(Collected data)
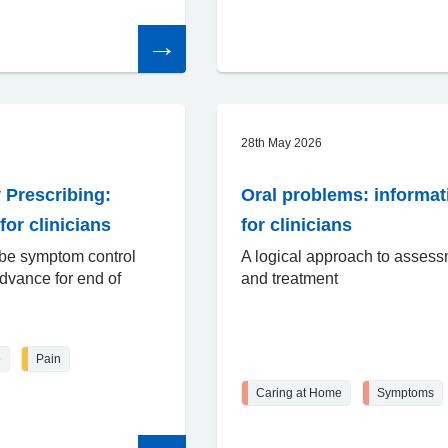
Read
the
article
28th May 2026
 Prescribing:
Oral problems: informat
for clinicians
for clinicians
ibe symptom control
A logical approach to asses
dvance for end of
and treatment
e
Pain
Caring at Home
Symptoms
Read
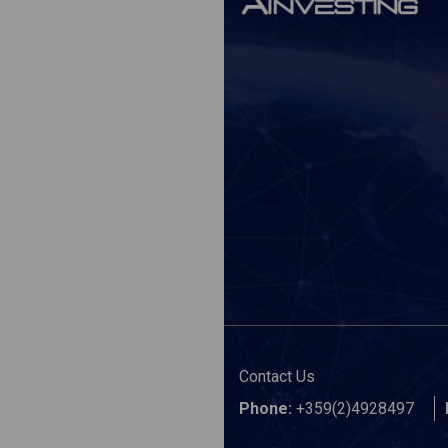
Contact Us
Phone:
+359(2)4928497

# Task objective
Restate the data word for word while omitting each picture.

# Solution for this task
Read
the
article
28th May 2026
 Prescribing:
Oral problems: informat
for clinicians
for clinicians
ibe symptom control
A logical approach to asses
dvance for end of
and treatment
e
Pain
Caring at Home
Symptoms
Read
Contact Us
Phone:
+359(2)4928497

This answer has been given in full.